With plotly/ggplotly (https://plot.ly/ggplot2/) you can make interactive graphs in your lab report.
library(plotly)
# Version 1 1
<- ggplot(data = iris, aes(x = Sepal.Length, y = Sepal.Width, color = Species)) +
p geom_point()
ggplotly(p)
# Version 2
ggplotly(
ggplot(data = iris, aes(x = Sepal.Length, y = Sepal.Width, color = Species)) +
geom_point()
)
Use the 23andMe complete data set for the exercises. Pay attention to how your graphs look in today’s final knitted lab report. You will be docked points if the graphs do not look nice (e.g. overlapping column names, truncated legends, ets.)
Subset (select) the 23andMe complete data frame to just position and genotype
Filter to just the MT chromosome and remove genotypes A and T. (you can use != to remove).
Use group_by()
and summarize()
to find the first position, last position and number of positions (SNPs) measured for each chromosome. Note that each position represents a SNP, therefore the number of SNPs for a chromosome = the number of positions measured on each chromosome.

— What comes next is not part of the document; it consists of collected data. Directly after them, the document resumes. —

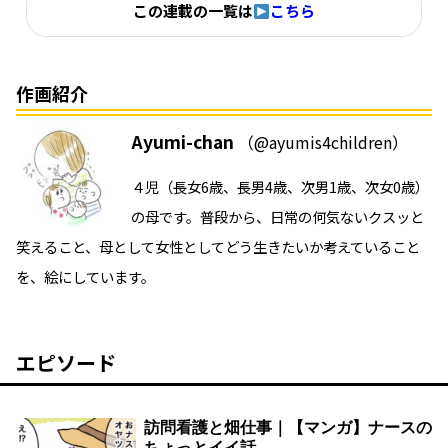
この連載の一覧は
こちら
作画紹介
Ayumi-chan
（@ayumis4children）
４児（長女6歳、長男4歳、次男1歳、次女0歳）
の母です。普段から、日常の何気ないクスッと
笑えること、母として女性としてどう生きたいか考えていること
を、絵にしています。
エピソード
訪問看護と畑仕事｜【マンガ】ナースの
ちょっとイイ話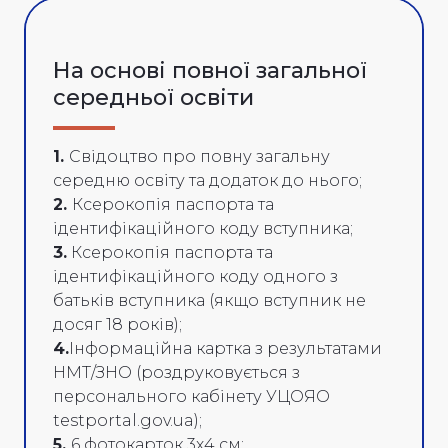
На основі повної загальної
середньої освіти
1.
Cвідоцтво про повну загальну
середню освіту та додаток до нього;
2.
Ксерокопія паспорта та
ідентифікаційного коду вступника;
3.
Ксерокопія паспорта та
ідентифікаційного коду одного з
батьків вступника (якщо вступник не
досяг 18 років);
4.
Інформаційна картка з результатами
НМТ/ЗНО (роздруковується з
персонального кабінету УЦОЯО
testportal.gov.ua);
5.
6 фотокарток 3х4 см;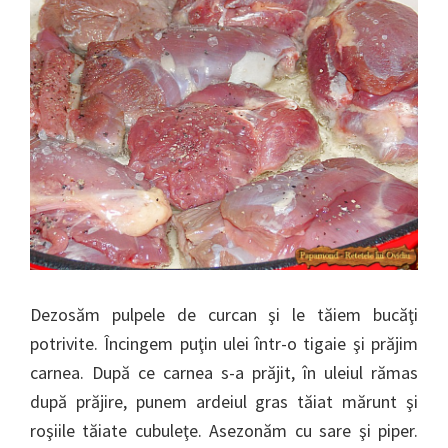
Dezosăm pulpele de curcan şi le tăiem bucăţi
potrivite. Încingem puţin ulei într-o tigaie şi prăjim
carnea. După ce carnea s-a prăjit, în uleiul rămas
după prăjire, punem ardeiul gras tăiat mărunt şi
roşiile tăiate cubuleţe. Asezonăm cu sare şi piper.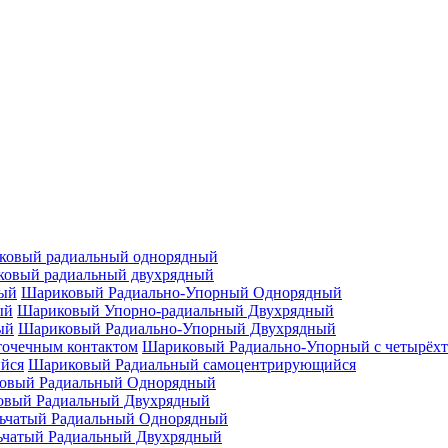
ковый радиальный однорядный
овый радиальный двухрядный
Шариковый Радиально-Упорный Однорядный
Шариковый Упорно-радиальный Двухрядный
Шариковый Радиально-Упорный Двухрядный
Шариковый Радиально-Упорный с четырёхт
Шариковый Радиальный самоцентрирующийся
овый Радиальный Однорядный
овый Радиальный Двухрядный
ьчатый Радиальный Однорядный
ьчатый Радиальный Двухрядный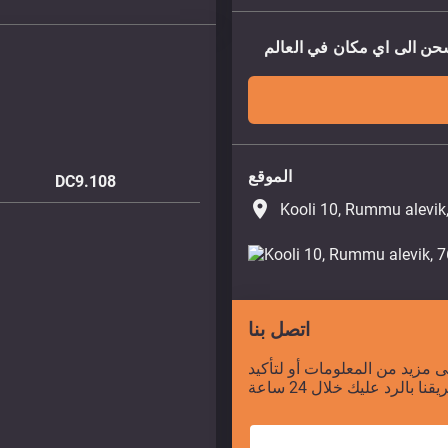
الموقع
DC9.108
place
Kooli 10, Rummu alevik
اتصل بنا
 مزيد من المعلومات أو لتأكيد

Building on ex3 create use mutate
to create new column with the density of SNPs for each chromosome based the total number of SNPs divided by the last position - first position
Building on ex3 sort chromosomes based on SNP density.
Make a table for your report using DT to show SNP density
Using ggplot make a make a bar graph of the total SNP counts for each chromosome. Add title and labels for the x and y axis. Set the fill of the bars to yellow and the outline (color) to black.
Modify ex 7 to make a stacked bar graph with the contributions of each genotype to the total SNP count (Hint: use fill).
Turn ex 8 into an interactive graph using plotly. Note: Titles in plotly often need to be wrapped. I do this using labs(title = str_wrap("Total number of SNPs on each chromosome", 40)
.
Use facet_wrap
to show each genotype as a separate graph (with a bar plot of counts per chromosomes).
Revise ex10 using scales="free_y"
in facet_wrap
to allow better show the variation in each graph.
Using the graph you made in exercise 8 output a PNG file with the ppi = 300 and the appropriate width and height so the image looks nice.
Load the png file of the graph from your images folder into your Quarto document.